The Baltic Sea is located between two climate zones

The climate of the Baltic Sea is influenced by a temperate marine zone and a subarctic continental zone. That´s why the local climate is very variable.

The Baltic Sea weather is affected by two major atmospheric pressure systems: the low-pressure system in the North Atlantic and the high pressure one in the Azores. In addition, the temperature of the Baltic Sea region is also affected by the Eurasian air pressure system, where air pressure is high in winter and low in summer.

Weather conditions in the Baltic Sea region depend on the current location of the polar weather fronts and the strength of the western winds. These, in turn, vary considerably both seasonally and over longer periods. In the southern Baltic Sea, winter temperatures can be above zero, while there are freezing temperatures on the shores of the Gulf of Bothnia. In summer, with strong solar radiation throughout the Baltic Sea, temperature differences are much smaller.

In addition, there are local winds, generated due to the temperature differences between the land and the sea. At night, the land surface may cool more than the seawater, resulting wind blowing from the land out to sea. The opposite, onshore winds, arise due to the land warming faster than the sea.

 A view to a freezing sea in sunshine
Freezing sea

Storms from west

Storms which begin in the North Atlantic pass over the Baltic Sea. Westerly winds are most common in the autumn and winter. In April and May the winds are weak and variable in direction, while in summer, winds are usually light.

Storms are essential for the Baltic Sea as they strongly mix stratified layers of seawater, for example. At times, they drive much saltier and oxygenated water from the North Sea into the Baltic Sea.
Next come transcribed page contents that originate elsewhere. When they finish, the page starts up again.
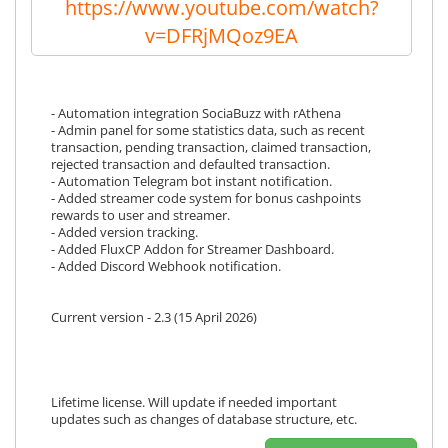
https://www.youtube.com/watch?
v=DFRjMQoz9EA
- Automation integration SociaBuzz with rAthena
- Admin panel for some statistics data, such as recent
transaction, pending transaction, claimed transaction,
rejected transaction and defaulted transaction.
- Automation Telegram bot instant notification.
- Added streamer code system for bonus cashpoints
rewards to user and streamer.
- Added version tracking.
- Added FluxCP Addon for Streamer Dashboard.
- Added Discord Webhook notification.
Current version - 2.3 (15 April 2026)
Lifetime license. Will update if needed important
updates such as changes of database structure, etc.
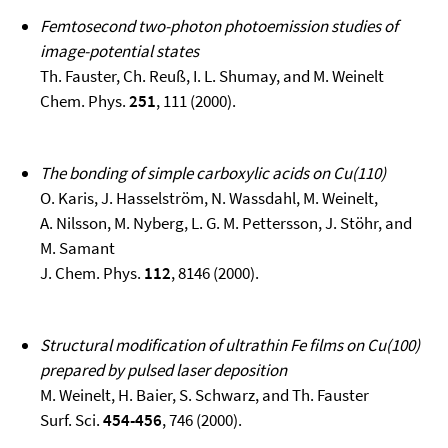
Femtosecond two-photon photoemission studies of
image-potential states
Th. Fauster, Ch. Reuß, I. L. Shumay, and M. Weinelt
Chem. Phys.
251
, 111 (2000).
The bonding of simple carboxylic acids on Cu(110)
O. Karis, J. Hasselström, N. Wassdahl, M. Weinelt,
A. Nilsson, M. Nyberg, L. G. M. Pettersson, J. Stöhr, and
M. Samant
J. Chem. Phys.
112
, 8146 (2000).
Structural modification of ultrathin Fe films on Cu(100)
prepared by pulsed laser deposition
M. Weinelt, H. Baier, S. Schwarz, and Th. Fauster
Surf. Sci.
454-456
, 746 (2000).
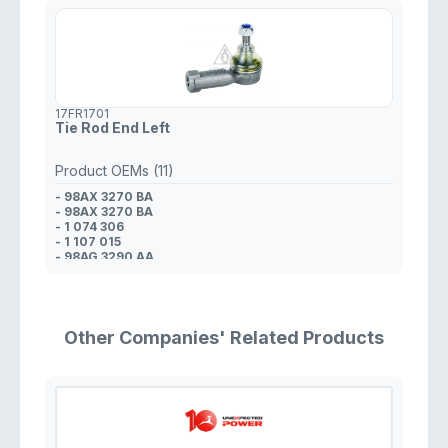
17FR1701
Tie Rod End Left
Product OEMs (11)
- 98AX 3270 BA
- 98AX 3270 BA
- 1 074 306
- 1 107 015
- 98AG 3290 AA
- 3 043 528
- 5 203 491
- YS4Z 3A130 CA
- YS4Z 3A130 AA
- 98AG 3290 AA
Other Companies' Related Products
- 4L3Z 3A130 CA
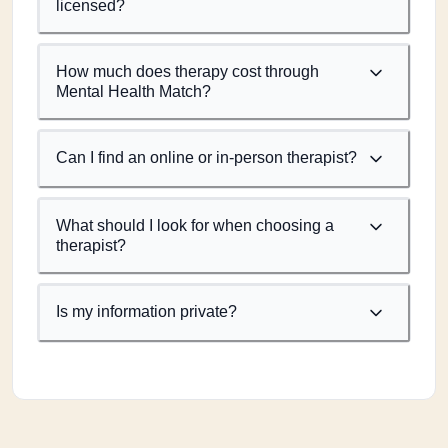
licensed?
How much does therapy cost through
Mental Health Match?
Can I find an online or in-person therapist?
What should I look for when choosing a
therapist?
Is my information private?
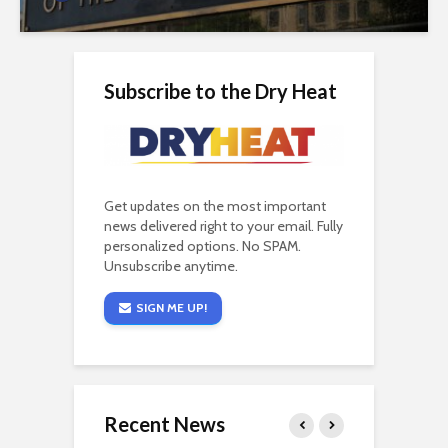
Subscribe to the Dry Heat
Get updates on the most important
news delivered right to your email. Fully
personalized options. No SPAM.
Unsubscribe anytime.
SIGN ME UP!
Recent News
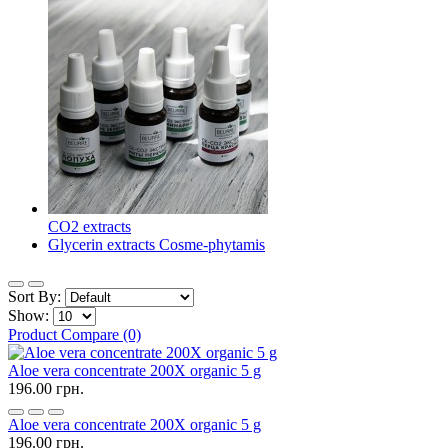
CO2 extracts
Glycerin extracts Cosme-phytamis
Sort By:
Show:
Product Compare (0)
Aloe vera concentrate 200X organic 5 g
196.00 грн.
Aloe vera concentrate 200X organic 5 g
196.00 грн.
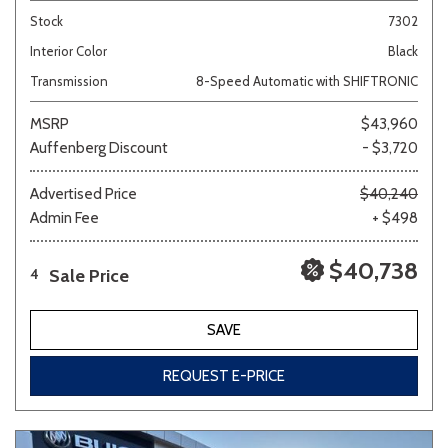
Stock
7302
Interior Color
Black
Transmission
8-Speed Automatic with SHIFTRONIC
MSRP
$43,960
Auffenberg Discount
- $3,720
Advertised Price
$40,240
Admin Fee
+ $498
$40,738
Sale Price
4
SAVE
REQUEST E-PRICE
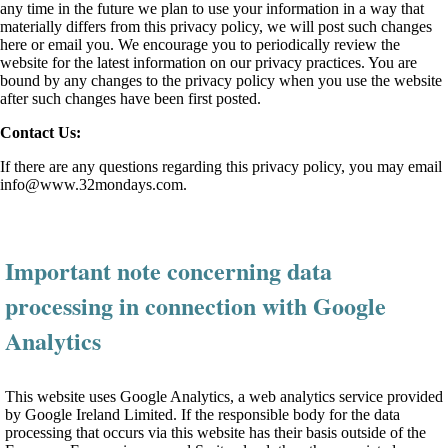
any time in the future we plan to use your information in a way that
materially differs from this privacy policy, we will post such changes
here or email you. We encourage you to periodically review the
website for the latest information on our privacy practices. You are
bound by any changes to the privacy policy when you use the website
after such changes have been first posted.
Contact Us:
If there are any questions regarding this privacy policy, you may email
info@www.32mondays.com
.
Important note concerning data
processing in connection with Google
Analytics
This website uses Google Analytics, a web analytics service provided
by Google Ireland Limited. If the responsible body for the data
processing that occurs via this website has their basis outside of the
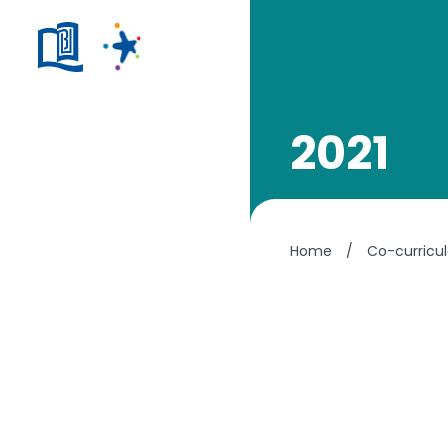
2021
Home
/
Co-curricul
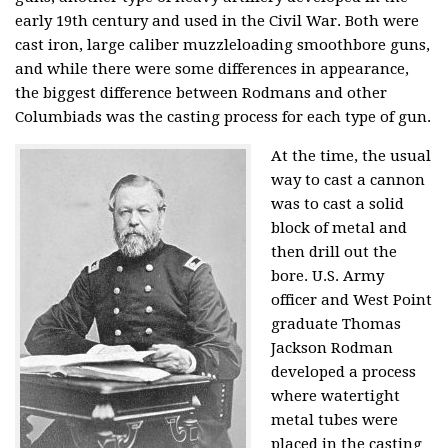
early 19th century and used in the Civil War. Both were
cast iron, large caliber muzzleloading smoothbore guns,
and while there were some differences in appearance,
the biggest difference between Rodmans and other
Columbiads was the casting process for each type of gun.
At the time, the usual
way to cast a cannon
was to cast a solid
block of metal and
then drill out the
bore. U.S. Army
officer and West Point
graduate Thomas
Jackson Rodman
developed a process
where watertight
metal tubes were
placed in the casting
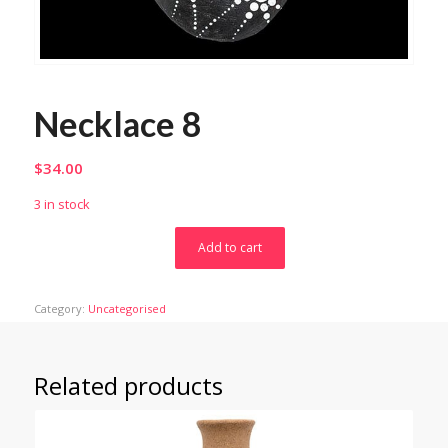
Necklace 8
$
34.00
3 in stock
Add to cart
Category:
Uncategorised
Related products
These so-called salt pulses bring oxygen to deep waters in the Baltic.

 Dark clouds and a sailboat
Frontal precipitation

The thermal memory of the sea is long

At sea, the air temperature depends on the temperature of the sea surface, which itself is dependent on the amount of radiation received from the sun. In autumn time the sea slowly releases its stored heat into the air. Conversely, in springtime the sea is cooler than the air and heat is transferred from the air to the sea.

The temperature of the near-surface air of the Baltic Sea region has generally increased significantly from the situation in the late 19th century to the present day. However, this temperature increase has not been continuous, and only the differences between decades have been great.


NAO index

The strength of the western winds is illustrated by NAO index (North Atlantic Oscillation). The NAO index is positive when there is high air pressure in the south and low air pressure in the north. At this time, temperate west winds dominate. In turn, the NAO index is negative when there is high pressure in the north and vice versa in the south and the winds blow from the north and east.
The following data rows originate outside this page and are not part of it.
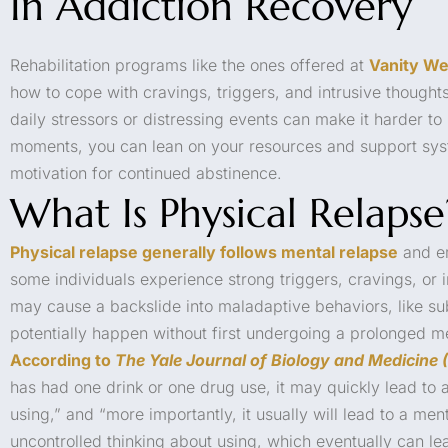
In Addiction Recovery
Rehabilitation programs like the ones offered at
Vanity We
how to cope with cravings, triggers, and intrusive thought
daily stressors or distressing events can make it harder to 
moments, you can lean on your resources and support sys
motivation for continued abstinence.
What Is Physical Relapse
Physical relapse generally follows mental relapse
and em
some individuals experience strong triggers, cravings, or 
may cause a backslide into maladaptive behaviors, like s
potentially happen without first undergoing a prolonged me
According to
The Yale Journal of Biology and Medicine
has had one drink or one drug use, it may quickly lead to 
using,” and “more importantly, it usually will lead to a men
uncontrolled thinking about using, which eventually can le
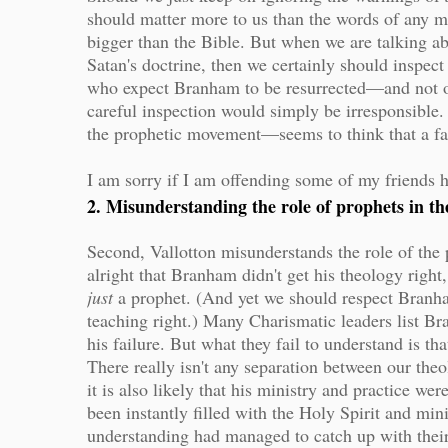
should matter more to us than the words of any 
bigger than the Bible. But when we are talking a
Satan's doctrine, then we certainly should inspect
who expect Branham to be resurrected—and not on
careful inspection would simply be irresponsible.
the prophetic movement—seems to think that a fa
I am sorry if I am offending some of my friends 
2. Misunderstanding the role of prophets in 
Second, Vallotton misunderstands the role of the 
alright that Branham didn't get his theology righ
just
a prophet. (And yet we should respect Branha
teaching right.) Many Charismatic leaders list Br
his failure. But what they fail to understand is th
There really isn't any separation between our the
it is also likely that his ministry and practice we
been instantly filled with the Holy Spirit and mini
understanding had managed to catch up with thei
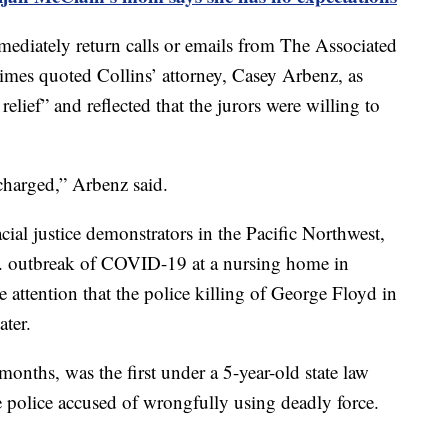
mediately return calls or emails from The Associated
imes quoted Collins’ attorney, Casey Arbenz, as
relief” and reflected that the jurors were willing to
charged,” Arbenz said.
cial justice demonstrators in the Pacific Northwest,
U.S. outbreak of COVID-19 at a nursing home in
 attention that the police killing of George Floyd in
ater.
months, was the first under a 5-year-old state law
e police accused of wrongfully using deadly force.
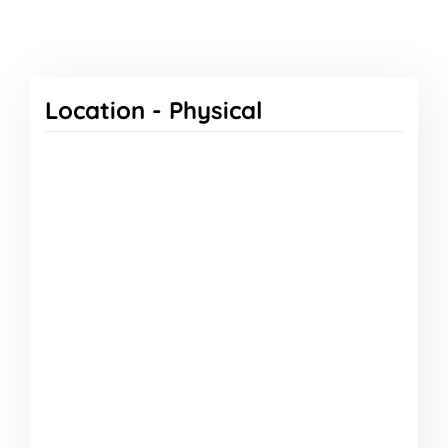
Location -
Physical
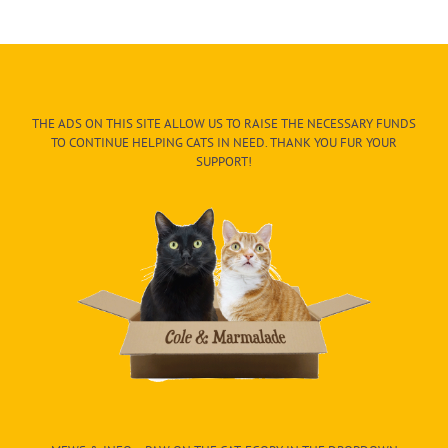
THE ADS ON THIS SITE ALLOW US TO RAISE THE NECESSARY FUNDS
TO CONTINUE HELPING CATS IN NEED. THANK YOU FUR YOUR
SUPPORT!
The NAO index variates also in a long turn. For example, in the 1960s, when the NAO index was strongly negative, winds were exceptionally weak. When the NAO index was very high in the early 1990s, winter storms were both widespread and severe. Wind conditions were average in the first decade of the 2000s.

Changes in climate over the past few decades have also had a clear impact on the amount of salt pulses entering the Baltic Sea. The NAO index changed from negative to positive in the mid-1970s and salt pulses declined significantly at this time. As a result, oxygen levels in the deeps of the central Baltic Sea began to remain extremely poor for years at a time.

 Sunset in the horizon

Precipitation increases, climate is warming

Global climate change also affects the climate in the Baltic Sea region. In addition, climate change affects, among others, water levels and ice conditions, as well as the chemical and biological conditions of the Baltic Sea.
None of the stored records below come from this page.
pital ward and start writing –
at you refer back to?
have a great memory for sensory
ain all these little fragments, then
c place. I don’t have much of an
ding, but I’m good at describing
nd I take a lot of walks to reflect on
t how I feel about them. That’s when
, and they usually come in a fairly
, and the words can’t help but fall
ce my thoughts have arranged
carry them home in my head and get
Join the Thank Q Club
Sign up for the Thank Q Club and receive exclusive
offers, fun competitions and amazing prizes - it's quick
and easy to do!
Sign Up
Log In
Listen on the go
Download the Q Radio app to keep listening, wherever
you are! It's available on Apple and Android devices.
Precipitation has varied in the Baltic Sea region, both seasonally and regionally. However, the general trend is that precipitation seems to have increased during the winter and spring in the second half of the 20th century, probably due to climate change.

Global warming is expected to have a major impact on the seasonal variation of river flows as the length of both snow and ice periods decreases. The amount of water flowing from rivers into the Baltic Sea has a significant impact on both its physical and ecological processes.